Love is a Blank Check

“Sandra Simpson didn’t keep the suffering of the world at a distance. She invited it into her home and made it family…To believe in the power of adoption is to believe that the most profound way to help someone isn’t through large-scale structural change or foreign policy, but by opening up something as intimate as the family unit—by committing to love a kid you’ve never met.”

—”The Forest Hill couple who adopted 30 kids.” Toronto Life. August 2020.

For a long time, I wasn’t sure what it meant to “love” someone. Is love a feeling one has toward someone? Is love a verb? Is it not so much a feeling, but something we do? How do you know when you love someone? Or, that they love you?

But, merely asking these questions also suggests a poverty. Don’t most people know that their parents, siblings and extended family love them? Isn’t it a given?

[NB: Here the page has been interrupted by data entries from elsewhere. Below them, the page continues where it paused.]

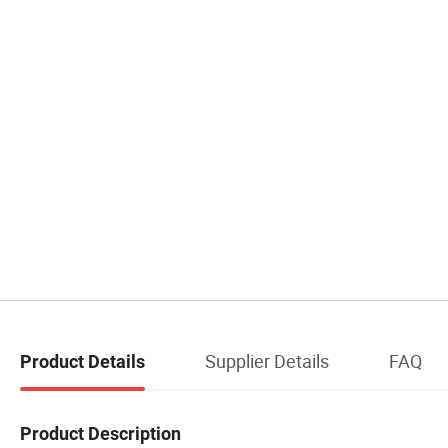
Supplier Details
FAQ
Product Details
Product Description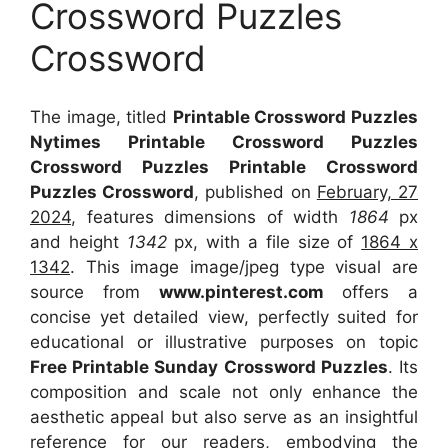
Crossword Puzzles
Crossword
The image, titled
Printable Crossword Puzzles
Nytimes Printable Crossword Puzzles
Crossword Puzzles Printable Crossword
Puzzles Crossword
, published on
February, 27
2024
, features dimensions of width
1864
px
and height
1342
px, with a file size of
1864 x
1342
. This image image/jpeg type visual
are
source
from
www.pinterest.com
offers a
concise yet detailed view, perfectly suited for
educational or illustrative purposes on topic
Free Printable Sunday Crossword Puzzles
. Its
composition and scale not only enhance the
aesthetic appeal but also serve as an insightful
reference for our readers, embodying the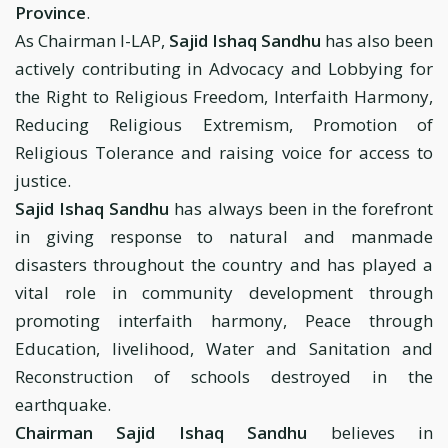
Province
.
As Chairman I-LAP,
Sajid Ishaq Sandhu
has also been
actively contributing in Advocacy and Lobbying for
the Right to Religious Freedom, Interfaith Harmony,
Reducing Religious Extremism, Promotion of
Religious Tolerance and raising voice for access to
justice.
Sajid Ishaq Sandhu
has always been in the forefront
in giving response to natural and manmade
disasters throughout the country and has played a
vital role in community development through
promoting interfaith harmony, Peace through
Education, livelihood, Water and Sanitation and
Reconstruction of schools destroyed in the
earthquake.
Chairman Sajid Ishaq Sandhu
believes in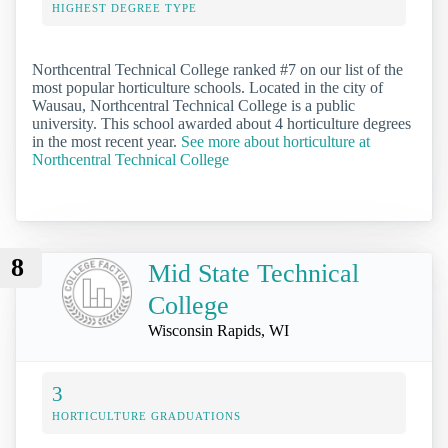
HIGHEST DEGREE TYPE
Northcentral Technical College ranked #7 on our list of the
most popular horticulture schools. Located in the city of
Wausau, Northcentral Technical College is a public
university. This school awarded about 4 horticulture degrees
in the most recent year.
See more about horticulture at
Northcentral Technical College
8
Mid State Technical
College
Wisconsin Rapids, WI
3
HORTICULTURE GRADUATIONS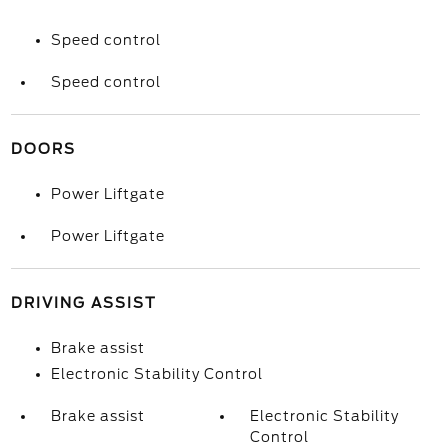
Speed control
Speed control
DOORS
Power Liftgate
Power Liftgate
DRIVING ASSIST
Brake assist
Electronic Stability Control
Brake assist
Electronic Stability
Control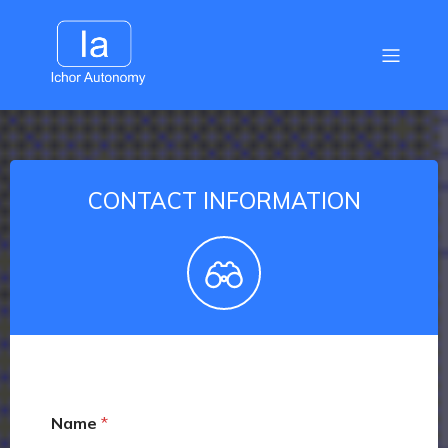
CONTACT INFORMATION
Name
*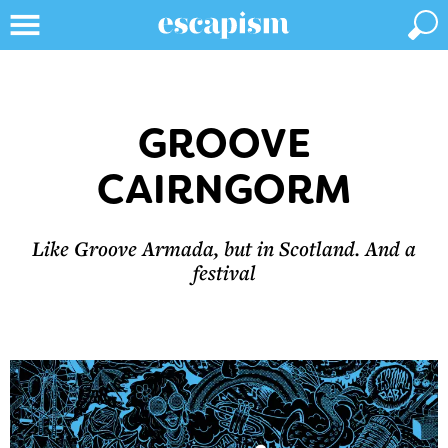
GROOVE
CAIRNGORM
Like Groove Armada, but in Scotland. And a
festival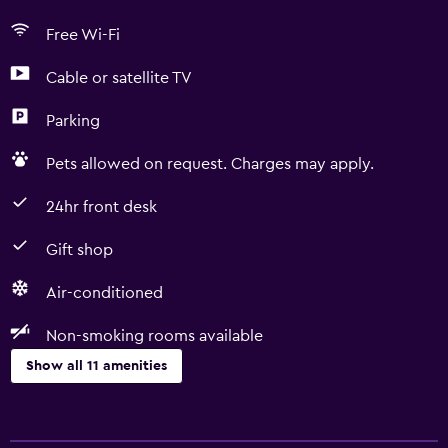
Free Wi-Fi
Cable or satellite TV
Parking
Pets allowed on request. Charges may apply.
24hr front desk
Gift shop
Air-conditioned
Non-smoking rooms available
Show all 11 amenities
Accessibility and suitability
Non-smoking rooms available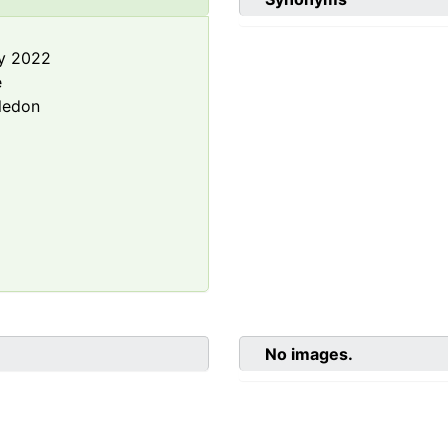
y 2022
e
ledon
No images.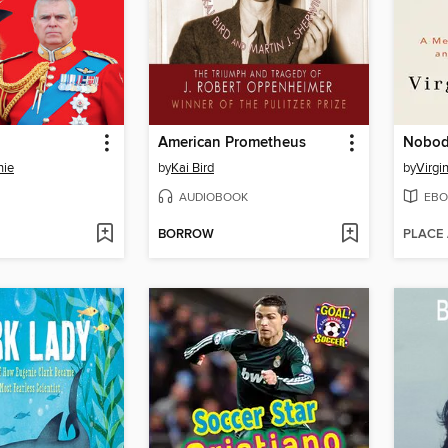
American Prometheus
Nobody
nie
by
Kai Bird
by
Virgi
AUDIOBOOK
EBO
BORROW
PLACE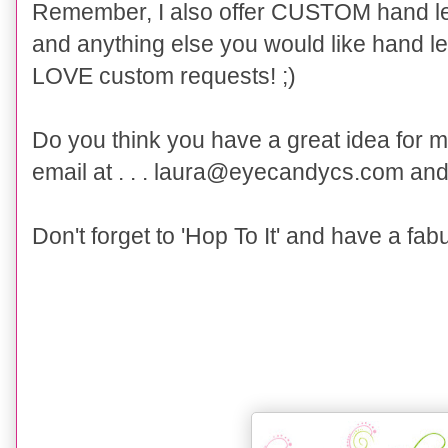
Remember, I also offer CUSTOM hand let
and anything else you would like hand lett
LOVE custom requests! ;)
Do you think you have a great idea for 
email at . . . laura@eyecandycs.com and 
Don't forget to 'Hop To It' and have a fab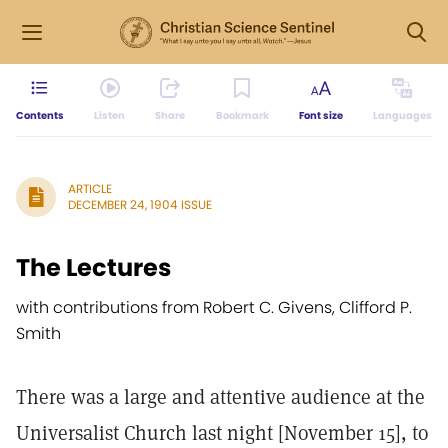
Contents
Listen
Share
Bookmark
Font size
Languages
ARTICLE
DECEMBER 24, 1904 ISSUE
The Lectures
with contributions from Robert C. Givens, Clifford P.
Smith
There was a large and attentive audience at the
Universalist Church last night [November 15], to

I cannot speak for others, but for me, right now, the key to understanding love is to look at those moments — when we chose to get married, have a child, and so forth — where we make a commitment to put someone else before ourselves over the long haul, over a life, without any guarantees that it’ll work out well, and a virtual certainty, that, for some period, it’ll be a bad bargain. Love is what transforms a bad bargain into a good one, where you give someone a blank check, the ability to ask for and get more than you have, and by some miracle, at the moment it is needed, you find there is enough in the bank to cover it, money you never knew you had.

Risk Defines Love

Love, true love, makes possible what was previously impossible.

“In this short film from the UK director William Williamson, [French philosopher Alain] Badiou argues that today’s approach to relationships, with its consumerist tendency to focus on choice and compatibility, and the ingrained refrain to move on when things aren’t easy, means that we need a philosophical reckoning with how we think about love. To make his point very specific, Badiou points to the ever-growing prevalence of online dating services that claim to offer algorithmic matching of partners, a way of seeking love that, he thinks, drains love of one of its most vital qualities – chance.”

—William Williamson, “‘Defend love as a real, risky adventure’ – philosopher Alain Badiou on modern romance.Aeon. March 6, 2020.

Sometimes It Snows in April — Prince

Strangely, I first heard this version of this song. I don’t know why it took so long. It has quickly become a favorite.

“Sometimes it snows in April

Sometimes I feel so bad, so bad
Sometimes I wish that life was never ending,
But all good things, they say, never last

All good things they say, never last
And love, it isn’t love until it’s past”

Reading Harry Potter as a Sacred Text

“What if we take this seriously? What gifts is it going to give us if we love something, and we love it with rigor, and we love it with commitment?”

Reading Harry Potter as a Sacred Text

Strikes me as an important question for many things in our lives that we trivialize because they aren’t “important” enough. What happens when we choose to love something, whether it deserves it or not, and how does it change it/them/us in the process?

The only caveat is to try to love wisely. It’s impossible to know where love will lead us, but if the chances are good a love will lead us down a bad path, perhaps it would be better to choose a different one.

David Byrne on Love – Believer Magazine

“Love, it seems to me, is a joyous self-deception, practiced by two
people at the same time. No one is as wonderful as the object of one’s love appears to be, and yet who among us would trade that illusion for the truth? Being an illusion, it is not real, but despite not being something we can see or touch, feelings are as real as any physical object. So in that sense, love is absolutely real. Real and not real at the same time. Like some kind of quantum physics puzzle, it binds the universe.”

—David Byrne, “David Byrne in Conversation with David Byrne.” The Believer. August 1, 2019.